I just want to join you in venting and getting this out as I'm on the verge of a breakdown and need to vent.
No money. It's shit. It's causing my marriage to fail. I feel guilty everyday whilst DDs friends invite her to soft play or to whatever else which is a fiver to get in and I can't even cover that. Let alone the fuel to go in the car to get her there. I've had to steal things from Aldi / Lidl. I don't have a food bank near enough to get to. I've sold every nice thing I have on market place for a fraction of what they're worth. All my heirlooms of jewellery have been pawned for a pittance.
Cancer has well and truly fucked up my life.
The only good thing I have done is toilet train DD so we don't have to buy nappies.
It's fucking shit. Life is relentless at the moment.
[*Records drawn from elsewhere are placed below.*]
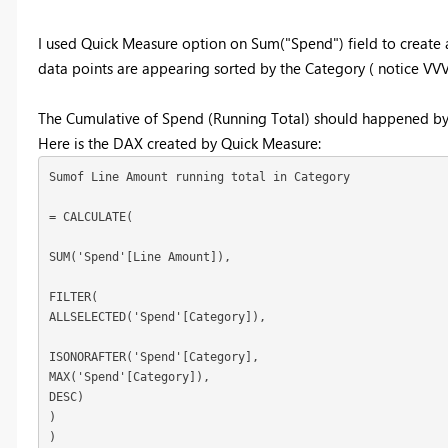
I used Quick Measure option on Sum("Spend") field to create a
data points are appearing sorted by the Category ( notice VVV 
The Cumulative of Spend (Running Total) should happened by t
Here is the DAX created by Quick Measure:
Sumof Line Amount running total in Category 

= CALCULATE( 

SUM('Spend'[Line Amount]), 

FILTER(  

ALLSELECTED('Spend'[Category]),  

ISONORAFTER('Spend'[Category], 

MAX('Spend'[Category]), 

DESC) 

)

)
The charities offered to cancer patients can't really do much financially apart from generic advice. I've had the debt 'holiday' but 3 months came around quick.
Pip is a laughable joke.
DH earns too much for us to get anything apart from child benefit. I'm trying to work myself all the hours I can but I'm limited due to my health.
It's fucking shit.
Sorry for my moan I just needed to do that today as the world is getting on top of me. I feel like the shittest mum in the world. Going to have to really search the cupboards to see what I can put in DDs lunchbox tomorrow.
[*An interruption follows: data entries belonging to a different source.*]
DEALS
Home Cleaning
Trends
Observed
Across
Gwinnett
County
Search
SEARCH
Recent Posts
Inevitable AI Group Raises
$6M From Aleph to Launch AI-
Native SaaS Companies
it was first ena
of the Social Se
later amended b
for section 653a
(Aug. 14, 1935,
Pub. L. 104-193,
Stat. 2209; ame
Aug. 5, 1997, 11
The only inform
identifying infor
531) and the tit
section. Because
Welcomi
People have no idea. They say their skint but they have savings. They can get a hair cut. There is a BIG difference between 'being careful' and being poor. The only saving Grace we have is that we have a roof over our head. Gas and electric haven't been paid in months.
It's relentless at the moment. Totally and utterly hopeless and relentless. And here I am listening to grotty men wank down the phone to me while I'm trying to hold my life together my a thread just to earn a bit of money.
A HUGE fuck you to life at the moment. Where is the fucking help.
Also this was not a pity post. I don't want pity at all. It's to all the people on here that apparently 'get being skint' whilst their bills are paid, they have more than £20 worth of food in their cupboards and are not counting change just to get a pint of milk.